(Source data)
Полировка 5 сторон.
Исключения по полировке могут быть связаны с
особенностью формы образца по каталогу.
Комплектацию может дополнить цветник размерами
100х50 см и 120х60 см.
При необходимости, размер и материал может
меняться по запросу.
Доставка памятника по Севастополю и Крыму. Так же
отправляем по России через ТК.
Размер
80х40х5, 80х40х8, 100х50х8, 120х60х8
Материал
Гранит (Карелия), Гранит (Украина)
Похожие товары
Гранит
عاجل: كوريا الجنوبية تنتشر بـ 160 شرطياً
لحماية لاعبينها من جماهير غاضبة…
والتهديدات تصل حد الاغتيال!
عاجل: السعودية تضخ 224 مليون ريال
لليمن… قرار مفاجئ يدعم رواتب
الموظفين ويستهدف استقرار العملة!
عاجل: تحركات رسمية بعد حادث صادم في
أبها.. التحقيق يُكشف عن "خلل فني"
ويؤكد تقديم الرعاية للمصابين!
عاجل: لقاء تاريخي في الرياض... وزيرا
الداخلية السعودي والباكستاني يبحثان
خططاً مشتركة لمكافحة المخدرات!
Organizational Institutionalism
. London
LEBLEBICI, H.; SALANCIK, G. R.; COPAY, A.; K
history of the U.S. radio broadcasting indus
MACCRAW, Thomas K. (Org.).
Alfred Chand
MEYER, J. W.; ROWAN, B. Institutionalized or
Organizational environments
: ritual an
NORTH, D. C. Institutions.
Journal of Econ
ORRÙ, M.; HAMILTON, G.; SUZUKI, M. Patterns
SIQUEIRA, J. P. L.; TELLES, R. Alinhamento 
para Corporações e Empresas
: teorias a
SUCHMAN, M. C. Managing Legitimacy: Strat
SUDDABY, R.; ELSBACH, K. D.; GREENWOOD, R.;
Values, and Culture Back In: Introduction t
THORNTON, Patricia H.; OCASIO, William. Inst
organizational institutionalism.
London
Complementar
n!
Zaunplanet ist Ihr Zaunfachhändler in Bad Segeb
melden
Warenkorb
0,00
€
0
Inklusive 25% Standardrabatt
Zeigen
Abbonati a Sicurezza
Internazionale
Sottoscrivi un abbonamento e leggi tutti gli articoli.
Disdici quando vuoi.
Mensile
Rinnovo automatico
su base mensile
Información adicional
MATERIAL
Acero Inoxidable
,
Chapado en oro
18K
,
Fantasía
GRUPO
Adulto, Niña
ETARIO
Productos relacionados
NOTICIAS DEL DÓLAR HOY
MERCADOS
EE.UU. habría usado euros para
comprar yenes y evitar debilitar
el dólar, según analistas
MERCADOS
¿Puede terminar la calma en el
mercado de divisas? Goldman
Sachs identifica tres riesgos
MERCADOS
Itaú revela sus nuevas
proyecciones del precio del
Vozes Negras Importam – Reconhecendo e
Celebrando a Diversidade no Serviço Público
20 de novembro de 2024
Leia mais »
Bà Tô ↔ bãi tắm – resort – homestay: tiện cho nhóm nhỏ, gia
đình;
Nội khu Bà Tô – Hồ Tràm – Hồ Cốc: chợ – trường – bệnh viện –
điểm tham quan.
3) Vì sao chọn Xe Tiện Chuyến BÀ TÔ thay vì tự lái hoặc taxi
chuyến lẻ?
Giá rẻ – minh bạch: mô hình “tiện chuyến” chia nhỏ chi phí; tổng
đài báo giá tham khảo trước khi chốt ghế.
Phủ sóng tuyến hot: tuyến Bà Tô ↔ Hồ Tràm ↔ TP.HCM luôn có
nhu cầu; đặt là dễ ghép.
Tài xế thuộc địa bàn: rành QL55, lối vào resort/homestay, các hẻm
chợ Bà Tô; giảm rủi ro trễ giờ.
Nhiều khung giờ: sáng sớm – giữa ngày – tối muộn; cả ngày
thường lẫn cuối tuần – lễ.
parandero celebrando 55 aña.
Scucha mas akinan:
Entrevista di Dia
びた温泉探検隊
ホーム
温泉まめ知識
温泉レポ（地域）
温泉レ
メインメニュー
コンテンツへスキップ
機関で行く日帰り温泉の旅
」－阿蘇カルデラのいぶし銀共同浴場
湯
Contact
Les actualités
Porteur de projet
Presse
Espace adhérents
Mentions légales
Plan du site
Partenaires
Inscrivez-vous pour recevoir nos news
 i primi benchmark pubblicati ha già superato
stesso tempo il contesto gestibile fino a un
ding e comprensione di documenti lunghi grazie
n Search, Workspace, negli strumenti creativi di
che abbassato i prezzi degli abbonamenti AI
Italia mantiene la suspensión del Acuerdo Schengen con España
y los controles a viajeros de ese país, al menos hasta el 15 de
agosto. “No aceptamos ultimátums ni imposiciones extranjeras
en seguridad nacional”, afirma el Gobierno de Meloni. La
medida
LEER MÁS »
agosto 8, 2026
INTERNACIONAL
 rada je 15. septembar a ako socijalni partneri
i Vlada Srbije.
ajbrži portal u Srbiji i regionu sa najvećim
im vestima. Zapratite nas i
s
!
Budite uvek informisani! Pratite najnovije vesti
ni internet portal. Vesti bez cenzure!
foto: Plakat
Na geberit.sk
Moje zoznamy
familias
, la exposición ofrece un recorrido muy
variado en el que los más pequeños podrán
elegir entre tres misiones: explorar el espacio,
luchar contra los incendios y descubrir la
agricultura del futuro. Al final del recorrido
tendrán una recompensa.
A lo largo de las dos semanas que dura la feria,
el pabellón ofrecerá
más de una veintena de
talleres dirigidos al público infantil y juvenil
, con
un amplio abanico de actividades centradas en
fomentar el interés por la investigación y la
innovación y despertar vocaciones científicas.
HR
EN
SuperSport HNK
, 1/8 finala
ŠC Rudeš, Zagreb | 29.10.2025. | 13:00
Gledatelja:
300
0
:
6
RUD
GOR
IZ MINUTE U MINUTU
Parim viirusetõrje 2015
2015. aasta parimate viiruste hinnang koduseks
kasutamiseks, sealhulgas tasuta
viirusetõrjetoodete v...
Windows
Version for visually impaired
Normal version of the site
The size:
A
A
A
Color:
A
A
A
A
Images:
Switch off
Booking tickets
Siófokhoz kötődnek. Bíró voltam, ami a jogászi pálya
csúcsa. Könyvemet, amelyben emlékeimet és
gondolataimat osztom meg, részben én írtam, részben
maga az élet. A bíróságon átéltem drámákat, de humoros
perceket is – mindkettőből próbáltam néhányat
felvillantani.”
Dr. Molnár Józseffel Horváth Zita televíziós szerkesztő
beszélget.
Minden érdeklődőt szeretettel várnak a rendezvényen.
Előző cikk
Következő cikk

### REQUIREMENT
Set down exactly the lines from the one that contains "maga az élet." to the final line above, both included, and nothing more.

### WRITTEN SOLUTION
maga az élet. A bíróságon átéltem drámákat, de humoros
perceket is – mindkettőből próbáltam néhányat
felvillantani.”
Dr. Molnár Józseffel Horváth Zita televíziós szerkesztő
beszélget.
Minden érdeklődőt szeretettel várnak a rendezvényen.
Előző cikk
Következő cikk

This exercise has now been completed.